Local Models and Cost Tracking
Local models (Ollama provider) have no built-in pricing since they run on your own hardware. Squadron still tracks token usage for every turn, so you can monitor how many tokens your local models consume even though the dollar cost is $0.
Native Reasoning
Squadron supports native reasoning (“extended thinking” on Anthropic, reasoning summaries on OpenAI Responses, thinking_config on Gemini).
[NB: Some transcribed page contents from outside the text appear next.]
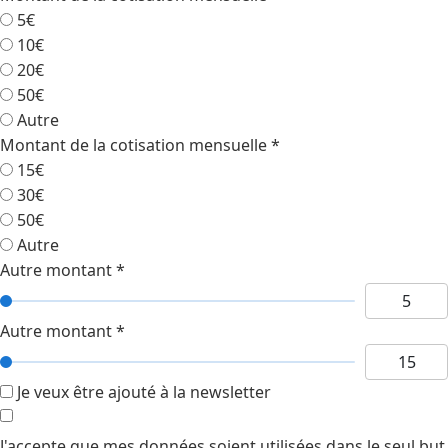
5€
10€
20€
50€
Autre
Montant de la cotisation mensuelle
*
15€
30€
50€
Autre
Autre montant
*
Autre montant
*
Je veux être ajouté à la newsletter
J'accepte que mes données soient utilisées dans le seul but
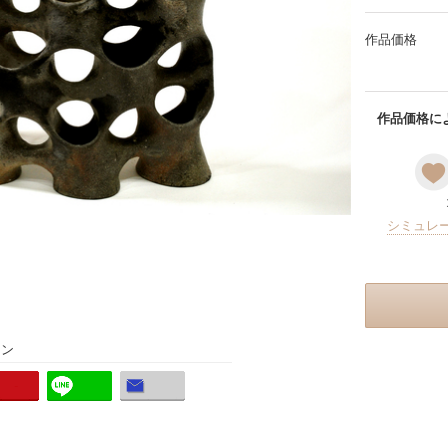
作品価格
作品価格によ
シミュレ
ョン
Agents and commanders enable it via the reasoning attribute ("low", "medium", or "high"); see Agents → Reasoning.
Capability is read from Squadron’s built-in model registry: each model that supports native reasoning is flagged at registration. Claude 4.x, OpenAI o3/o4/gpt-5, and Gemini 2.5+/3.x are flagged today. Setting reasoning on an agent or commander whose model isn’t flagged is a no-op and logs a warning at startup; the agent runs as if the attribute weren’t set. Models that come in through Ollama via user aliases aren’t in the registry — reasoning on those is also a no-op.